Die „Süddeutsche Zeitung“ will Print und Online verbinden und lädt 100 Leser ein, gemeinsam mit der Redaktion eine Rezension zu schreiben. Dafür stellt Hanser E-Books des Titels „Makers“ von Chris Anderson zur Verfügung. Im virtuellen „Süddeutsche Zeitung Lesesalon“ wird über das Buch diskutiert, die fertige Kritik wird im Feuilleton der Zeitung gedruckt. Über das Projekt spricht Dirk von Gehlen im Interview.
Obwohl Storytelling von Beginn an sozial war und mit Erzählungen am Lagerfeuer begonnen hat, hat sich Social Reading zumindest hierzulande kaum durchgesetzt, man denke an die Aufgabe von Readmill. Warum?
Der Grund liegt vermutlich an der besonderen Eigenschaft der Papierdistribution: Sie ist eher auf die Einzellektüre als auf das Gemeinschaftserlebnis angelegt. Das ist auch gut und richtig so und ich selbst genieße es oft, mich auf diese Weise in Texte vertiefen zu können. Die digitale Distribution versetzt uns aber nun zusätzlich in die Lage, Bücher auch so aufzunehmen wie wir zum Beispiel Kinofilme anschauen oder Konzerte erleben: in der Gruppe. Das ist eine vergleichsweise junge Entwicklung und steht deshalb erst am Anfang. Die Geschichte der Kultur zeigt uns aber vom Lagerfeuer bis zu Lesesalons, dass die soziale Dimension stets bedeutsam war für die Art und Weise wie Kultur erstellt und aufgenommen wurde. So wird es auch mit dem sein, was man heute Social Reading nennt.
Welche Perspektiven hat Social Reading im Journalismus?
Ich persönlich glaube, dass in dem nicht kopierbaren Erleben von Kultur einer der Schlüssel für (Geschäfts-)Modelle der Zukunft liegt. Bei meinem Buchprojekt „Eine neue Version ist verfügbar“ habe ich damit jedenfalls so gute Erfahrungen gemacht, dass wir einen vergleichbaren Ansatz nun im Süddeutsche Zeitung Lesesalon ausprobieren.

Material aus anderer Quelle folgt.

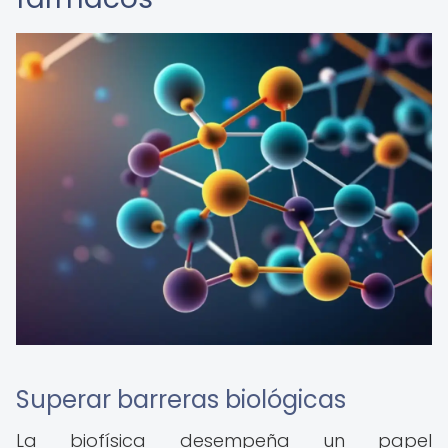
Superar barreras biológicas
La biofísica desempeña un papel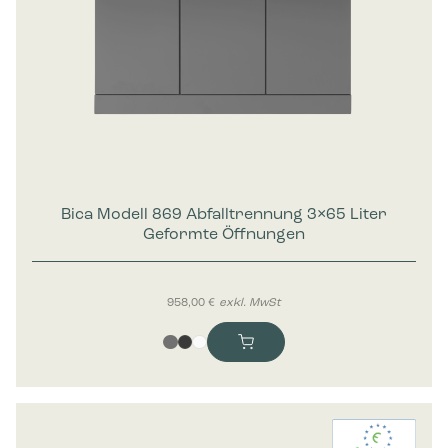
Bica Modell 869 Abfalltrennung 3×65 Liter
Geformte Öffnungen
958,00
€
exkl. MwSt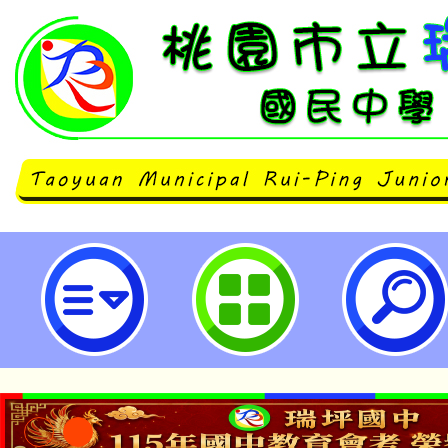
楊梅國小辦理「桃園市112年度加
家長特教知能研習」，請鼓勵所屬
師助理員踴躍報名參加。-桃園市立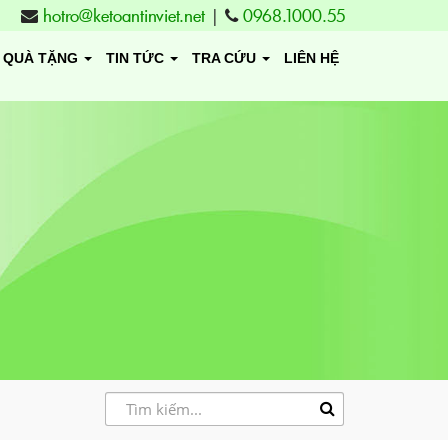
hotro@ketoantinviet.net
|
0968.1000.55
QUÀ TẶNG
TIN TỨC
TRA CỨU
LIÊN HỆ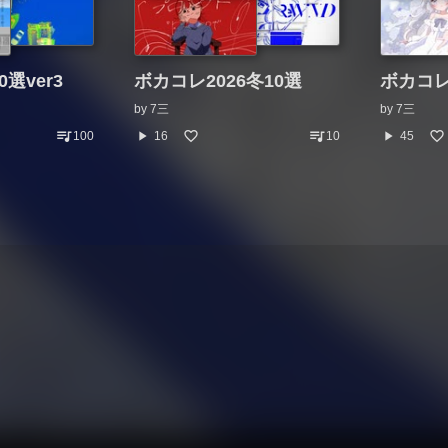
選ver3
ボカコレ2026冬10選
ボカコレ
by
7三
by
7三
queue_music
queue_music
play_arrow
play_arrow
100
16
10
45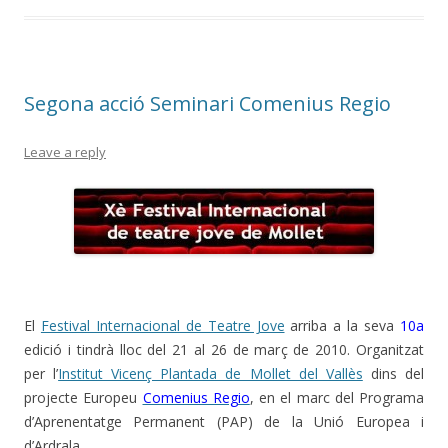
o
ar
o
te
k
ix
Segona acció Seminari Comenius Regio
Leave a reply
El
Festival Internacional de Teatre Jove
arriba a la seva
10a
edició i tindrà lloc del 21 al 26 de març de 2010. Organitzat
per l’
Institut Vicenç Plantada de Mollet del Vallès
dins del
projecte Europeu
Comenius Regio
, en el marc del Programa
d’Aprenentatge Permanent (PAP) de la Unió Europea i
d’Ardrala.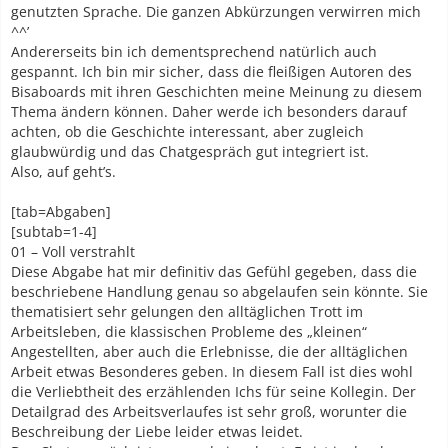
genutzten Sprache. Die ganzen Abkürzungen verwirren mich
^^’
Andererseits bin ich dementsprechend natürlich auch
gespannt. Ich bin mir sicher, dass die fleißigen Autoren des
Bisaboards mit ihren Geschichten meine Meinung zu diesem
Thema ändern können. Daher werde ich besonders darauf
achten, ob die Geschichte interessant, aber zugleich
glaubwürdig und das Chatgespräch gut integriert ist.
Also, auf geht’s.
[tab=Abgaben]
[subtab=1-4]
01 – Voll verstrahlt
Diese Abgabe hat mir definitiv das Gefühl gegeben, dass die
beschriebene Handlung genau so abgelaufen sein könnte. Sie
thematisiert sehr gelungen den alltäglichen Trott im
Arbeitsleben, die klassischen Probleme des „kleinen“
Angestellten, aber auch die Erlebnisse, die der alltäglichen
Arbeit etwas Besonderes geben. In diesem Fall ist dies wohl
die Verliebtheit des erzählenden Ichs für seine Kollegin. Der
Detailgrad des Arbeitsverlaufes ist sehr groß, worunter die
Beschreibung der Liebe leider etwas leidet.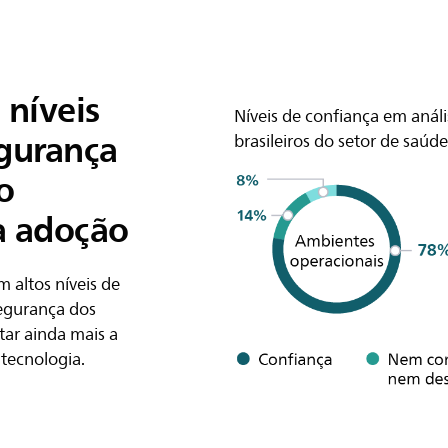
 níveis
Níveis de confiança em anális
egurança
brasileiros do setor de saúde​
o
a adoção
 altos níveis de
segurança dos
ar ainda mais a
tecnologia.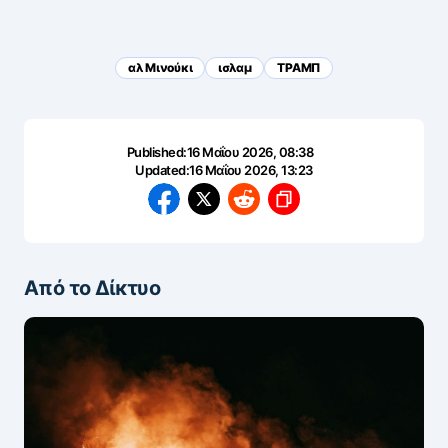
αλ Μινούκι
ισλαμ
ΤΡΑΜΠ
Published:
16 Μαΐου 2026, 08:38
Updated:
16 Μαΐου 2026, 13:23
Από το Δίκτυο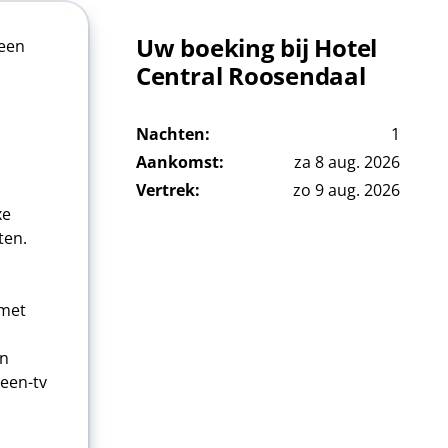
Uw boeking bij Hotel
 een
Central Roosendaal
Nachten:
1
Aankomst:
za 8 aug. 2026
Vertrek:
zo 9 aug. 2026
xe
ten.
 met
jn
reen-tv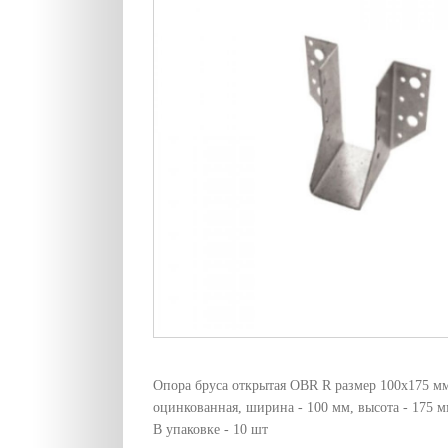
Опора бруса открытая OBR R размер 100x175 мм
оцинкованная, ширина - 100 мм, высота - 175 
В упаковке - 10 шт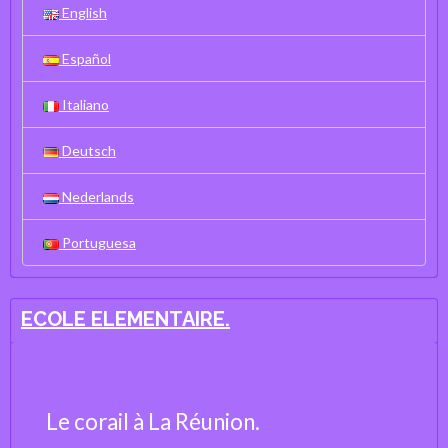
English
Español
Italiano
Deutsch
Nederlands
Portuguesa
ECOLE ELEMENTAIRE.
Le corail à La Réunion.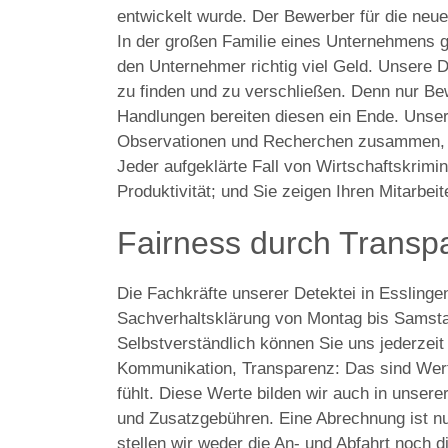
entwickelt wurde. Der Bewerber für die neue 
In der großen Familie eines Unternehmens 
den Unternehmer richtig viel Geld. Unsere De
zu finden und zu verschließen. Denn nur Bew
Handlungen bereiten diesen ein Ende. Unser 
Observationen und Recherchen zusammen, m
Jeder aufgeklärte Fall von Wirtschaftskriminal
Produktivität; und Sie zeigen Ihren Mitarbe
Fairness durch Transp
Die Fachkräfte unserer Detektei in Esslinge
Sachverhaltsklärung von Montag bis Samsta
Selbstverständlich können Sie uns jederzei
Kommunikation, Transparenz: Das sind Werte,
fühlt. Diese Werte bilden wir auch in unser
und Zusatzgebühren. Eine Abrechnung ist nur
stellen wir weder die An- und Abfahrt noch 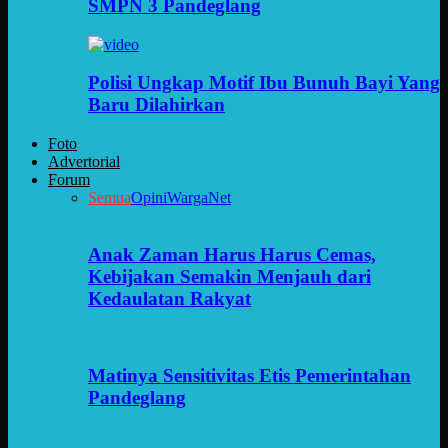
SMPN 3 Pandeglang
Polisi Ungkap Motif Ibu Bunuh Bayi Yang
Baru Dilahirkan
Foto
Advertorial
Forum
Semua
Opini
WargaNet
Anak Zaman Harus Harus Cemas,
Kebijakan Semakin Menjauh dari
Kedaulatan Rakyat
Matinya Sensitivitas Etis Pemerintahan
Pandeglang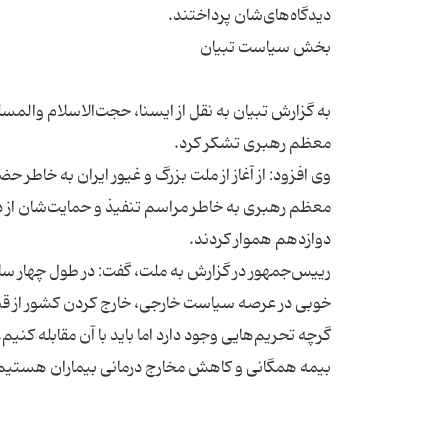
به گزارش تبیان به نقل از ایسنا، حجت‌الاسلام وال
معظم رهبری به خاطر مراسم تنفیذ و حمایت‌شان از دو
خوبی در عرصه سیاست خارجی، خارج کردن کشور از قطع‌
گرچه تحریم‌هایی وجود دارد اما باید با آن مقابله کن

Im Journalismus herrscht weiterhin bei vielen Kollegen ein Hierarchiedenken Journalist vs Leser. Wie groß sind die Widerstände bei der SZ bei diesem Projekt?

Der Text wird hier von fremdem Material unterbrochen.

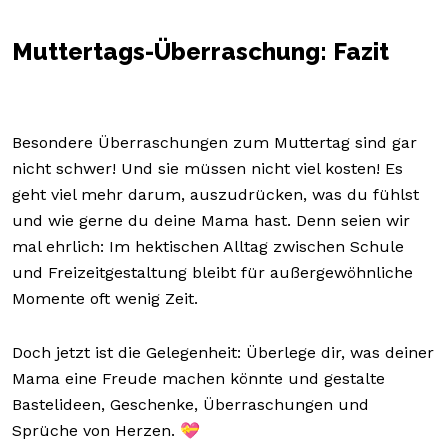
Muttertags-Überraschung: Fazit
Besondere Überraschungen zum Muttertag sind gar
nicht schwer! Und sie müssen nicht viel kosten! Es
geht viel mehr darum, auszudrücken, was du fühlst
und wie gerne du deine Mama hast. Denn seien wir
mal ehrlich: Im hektischen Alltag zwischen Schule
und Freizeitgestaltung bleibt für außergewöhnliche
Momente oft wenig Zeit.
Doch jetzt ist die Gelegenheit: Überlege dir, was deiner
Mama eine Freude machen könnte und gestalte
Bastelideen, Geschenke, Überraschungen und
Sprüche von Herzen. 💝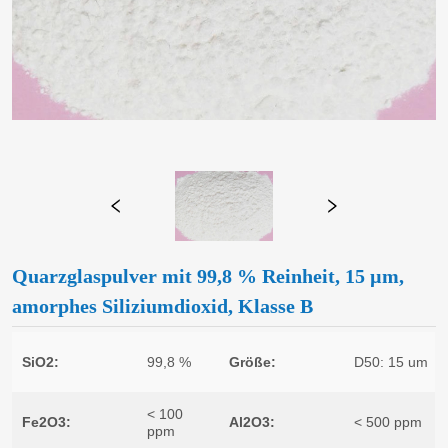
Quarzglaspulver mit 99,8 % Reinheit, 15 µm,
amorphes Siliziumdioxid, Klasse B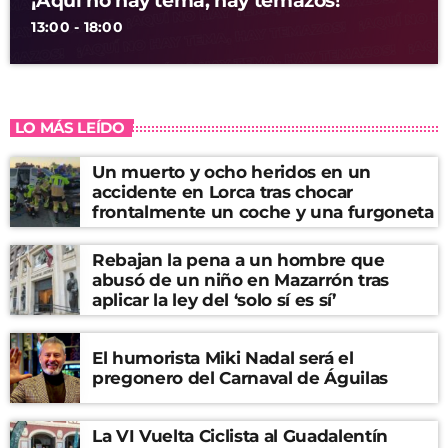
¡Aquí no hay tema, hay temazos!
13:00 - 18:00
LO MÁS LEÍDO
Un muerto y ocho heridos en un
accidente en Lorca tras chocar
frontalmente un coche y una furgoneta
Rebajan la pena a un hombre que
abusó de un niño en Mazarrón tras
aplicar la ley del ‘solo sí es sí’
El humorista Miki Nadal será el
pregonero del Carnaval de Águilas
La VI Vuelta Ciclista al Guadalentín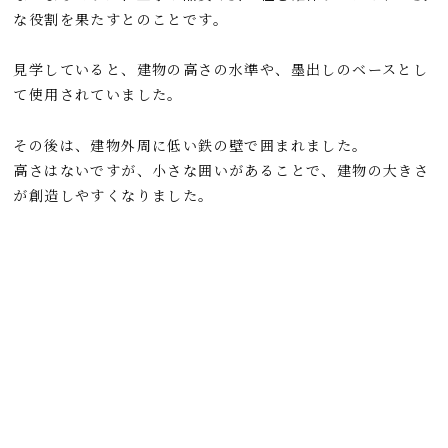
な役割を果たすとのことです。
見学していると、建物の高さの水準や、墨出しのベースとし
て使用されていました。
その後は、建物外周に低い鉄の壁で囲まれました。
高さはないですが、小さな囲いがあることで、建物の大きさ
が創造しやすくなりました。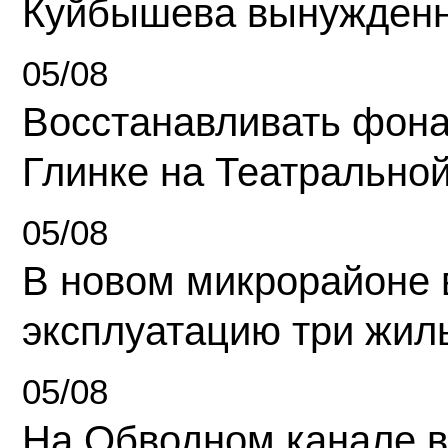
Куйбышева вынужденн
05/08
Восстанавливать фона
Глинке на Театрально
05/08
В новом микрорайоне 
эксплуатацию три жил
05/08
На Обводном канале в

Meiner Erfahrung nach entstehen Widerstände stets dort, wo Neues als Gegenentwurf zum Bestehenden verstanden wird. Der SZ-Lesesalon ist von Anfang an als Ergänzung zu klassichen Modellen gedacht worden. Deshalb gab es hausintern tatsächlich auch keine Widerstände. Auch beim Hanser Verlag, der ja 100 Lesern nun eine unbezahlte Lektüre ermöglicht, gab es keinen Widerstand. Es herrscht in beiden Häusern vielmehr eine tolle Kultur des Ausprobierens. Kompliziert wurde es allerdings, als wir eine geeignete Software suchten. Mit DBook.org haben wir nun ein System gefunden. Die Macher kommen aber erstaunlicherweise nicht aus der Buchbranche, das finde ich schon bezeichnend.
Wie kann es gelingen, die Intelligenz des Schwarms (also der 100 Leser) am Ende wieder in einen Text für die Print-Ausgabe zusammenzuführen?
Genau das wollen wir rausfinden. Die Erfahrungen bisheriger Projekte zeigen: Es kann eine tolle soziale Dynamik in solchen virtuellen Leseräumen entstehen, die zu spannenden Ergebnissen führt. Ich hoffe drauf, dass das auch diesmal gelingt. Sie können es am Ende im Feuilleton der SZ nachlesen.
Für welche Themen, Genres oder Ressorts bietet sich der Ansatz außerdem an, neben der Rezension?
Alles? Im Ernst: ich weiß es (noch) nicht, ich kann mir aber sehr viel vorstellen.
Der Autor und Journalist Dirk von Gehlen leitet den Bereich Social Media/Innovation Süddeutschen Zeitung und beschäftigt sich dort mit der Verbindung von Print und Online.